Aqui à porta, sentada no passeio, uma senhora discute pelo telemóvel. Discute com a mãe, segundo entendo. Discute alto, o problema era o destino de uma criança, filha dela, neta da senhora do lado de lá da conversa. Fugi da conversa, fugo sempre que me parece intima - verdadeiramente intima.
Hoje oiço conversas na rua (discussões familiares, conjugais, amorosas, laborais) que antes só muito raramente ouvia (e aí era preciso que os interlocutores estivessem cara-a-cara). Sei muito mais coisas que não devia saber - ou que pensava que só eu sabia porque só eu as vivia. As conversas de telemóvel fazem-me pensar que afinal, só uma coisa de essencial nos divide: o pudor (quer dizer: a educação). Não consigo deixar de falar ao telemóvel (com gente à volta) com uma mão a tapar-me a boca.

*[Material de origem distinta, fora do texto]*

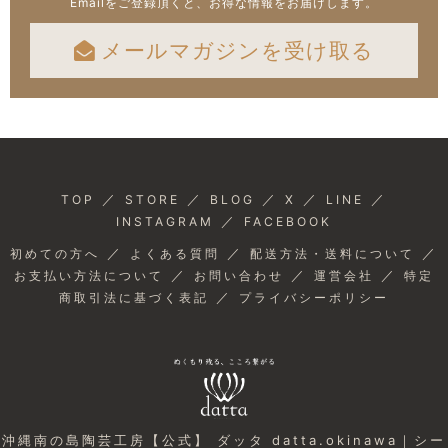
Emailをご登録頂くと、お得な情報をお届けします。
メールマガジンを受け取る
／
／
／
／
／
TOP
STORE
BLOG
X
LINE
／
INSTAGRAM
FACEBOOK
／
／
／
初めての方へ
よくある質問
配送方法・送料について
／
／
／
お支払い方法について
お問い合わせ
運営会社
特定
／
商取引法に基づく表記
プライバシーポリシー
沖縄南の島陶芸工房【公式】 ダッタ datta.okinawa｜シー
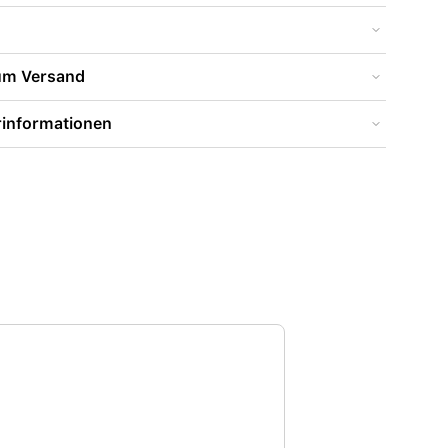
zum Versand
rinformationen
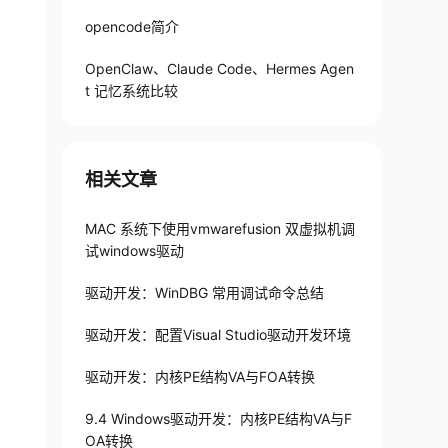
opencode简介
OpenClaw、Claude Code、Hermes Agen
t 记忆系统比较
相关文章
MAC 系统下使用vmwarefusion 双虚拟机调
试windows驱动
驱动开发：WinDBG 常用调试命令总结
驱动开发：配置Visual Studio驱动开发环境
驱动开发：内核PE结构VA与FOA转换
9.4 Windows驱动开发：内核PE结构VA与F
OA转换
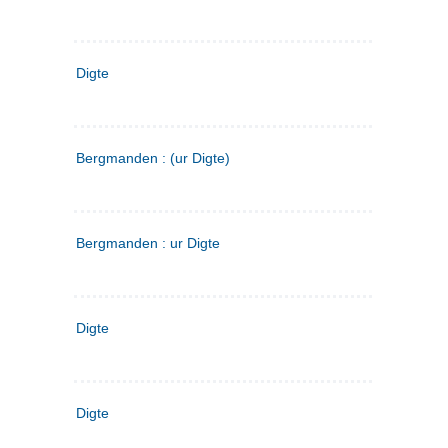
Digte
Bergmanden : (ur Digte)
Bergmanden : ur Digte
Digte
Digte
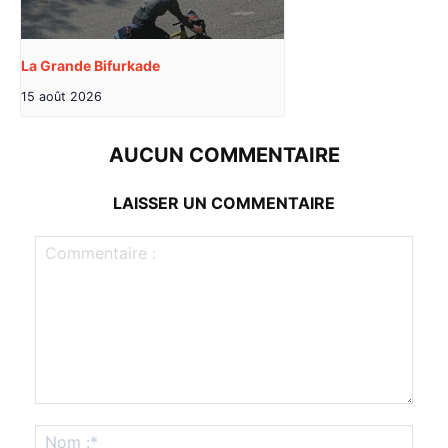
La Grande Bifurkade
15 août 2026
AUCUN COMMENTAIRE
LAISSER UN COMMENTAIRE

O problema, podem pensar, é da invenção do telemóvel. Pois não é: é de quem já perdeu o pudor todo. Desespero, solidão. A senhora que, sentada no passeio, à vista de toda a gente, berrava com a mãe, estava só a pedir socorro a quem passava. Eu, como sempre, fugi - não dou esmolas, não falo com desconhecidos.
Ou melhor: falo aqui. O que, afinal, não é muito diferente de discutir intimidades aos berros no meio de multidões.